Bungoma-based religious leader, Eliud Wekesa, also known as Yesu wa Tongaren has asked the government to come to his aid to take care of his school going children.
Speaking while still in police custody, Mr Wekesa said investigators had gone to his properties and found that he was a poor religious leader with no financial stability.
He was later freed by the Bungoma Law Courts after the prosecution said they had no evidence to sustain a lawsuit against him.

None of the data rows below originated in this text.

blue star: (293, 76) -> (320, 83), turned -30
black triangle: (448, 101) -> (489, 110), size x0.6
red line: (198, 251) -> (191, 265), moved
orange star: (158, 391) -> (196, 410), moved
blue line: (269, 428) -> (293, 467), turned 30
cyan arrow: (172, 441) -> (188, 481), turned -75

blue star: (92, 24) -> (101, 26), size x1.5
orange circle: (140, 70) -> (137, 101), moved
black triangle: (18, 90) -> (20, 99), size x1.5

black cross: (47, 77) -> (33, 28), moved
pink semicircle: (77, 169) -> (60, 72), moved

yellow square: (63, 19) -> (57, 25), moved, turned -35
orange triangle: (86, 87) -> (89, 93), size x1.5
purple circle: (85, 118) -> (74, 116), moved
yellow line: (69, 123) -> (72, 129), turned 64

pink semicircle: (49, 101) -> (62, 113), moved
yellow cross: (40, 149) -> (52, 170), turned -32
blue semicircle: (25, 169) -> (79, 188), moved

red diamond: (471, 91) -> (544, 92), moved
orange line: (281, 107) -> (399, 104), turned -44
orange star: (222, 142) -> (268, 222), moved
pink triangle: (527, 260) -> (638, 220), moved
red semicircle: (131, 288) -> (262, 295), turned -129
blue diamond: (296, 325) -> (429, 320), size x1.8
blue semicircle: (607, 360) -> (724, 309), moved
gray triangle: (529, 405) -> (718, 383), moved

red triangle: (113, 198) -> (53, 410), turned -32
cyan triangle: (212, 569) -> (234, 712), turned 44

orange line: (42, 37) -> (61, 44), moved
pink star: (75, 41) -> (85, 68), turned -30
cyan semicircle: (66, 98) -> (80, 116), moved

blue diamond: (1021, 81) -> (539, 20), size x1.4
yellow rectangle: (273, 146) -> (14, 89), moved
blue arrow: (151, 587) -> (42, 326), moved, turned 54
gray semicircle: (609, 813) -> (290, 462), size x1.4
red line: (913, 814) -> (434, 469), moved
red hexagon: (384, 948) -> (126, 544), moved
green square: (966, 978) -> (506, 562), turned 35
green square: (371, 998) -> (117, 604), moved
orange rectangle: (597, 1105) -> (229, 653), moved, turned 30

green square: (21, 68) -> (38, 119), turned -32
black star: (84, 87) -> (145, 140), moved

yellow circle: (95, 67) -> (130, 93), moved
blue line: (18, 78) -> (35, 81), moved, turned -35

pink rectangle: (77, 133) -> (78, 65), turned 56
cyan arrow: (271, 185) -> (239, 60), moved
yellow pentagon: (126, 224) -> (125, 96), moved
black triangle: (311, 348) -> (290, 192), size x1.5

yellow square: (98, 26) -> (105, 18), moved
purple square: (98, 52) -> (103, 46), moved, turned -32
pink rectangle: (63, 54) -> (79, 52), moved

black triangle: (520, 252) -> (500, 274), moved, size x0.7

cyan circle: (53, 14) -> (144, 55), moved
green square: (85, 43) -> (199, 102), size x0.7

“Many people seeing me trend on the internet across the world think I have money, which are just papers in this world. But I am thankful that I went with investigators to my home this last time and they saw for themselves – the church offerings they found there was Sh250, six tomatoes and four onions in the offering basket,” Wekesa said.
“I asked them where the money the world thinks I have is. All my houses are constructed with mud. They entered my houses and church and found they had bare floors. I asked God to act,” he said.
He went on to reveal he has outstanding school fee balances for his school-going children.
“I have arrears for my child in Grade Seven at Mukuyuni Primary. I have another child for whom I’m supposed to clear Sh8,000 because I had only paid Sh3,000. I’m asking the government to help me in this matter because when Prophet Benjamin came to see me, he told me my children were chased from school because of this,” Mr Wekesa said.
“I also spoke to a man from Meru, despite him grappling with a disability, he told me he saw what has been happening to me on TV and he wanted to pay my son’s school fees. I plan to give him my son’s number once I leave this place,” he said, while also asking the public to help him purchase a gas cooker and a mobile phone.
Mr Wekesa, who is the founder and leader of New Jerusalem Church, has eight children. Yesu Wa Tongaren, just like Jesus of Nazareth, calls himself the Messiah and has disciples. He had been accused of preaching radical teachings, but he denied the charges saying he was only preaching the gospel.
He presented himself to the police in Bungoma County last week after being summoned. This was after President William Ruto called for investigations into religious sects with radical and cultic teachings.
The president’s call came in the wake of the Shakahola Forest mass deaths of followers of cult leader Paul Mackenzi. So far, more than 200 bodies have now been exhumed from the mass graves in Shakahola Forest, Kilifi County.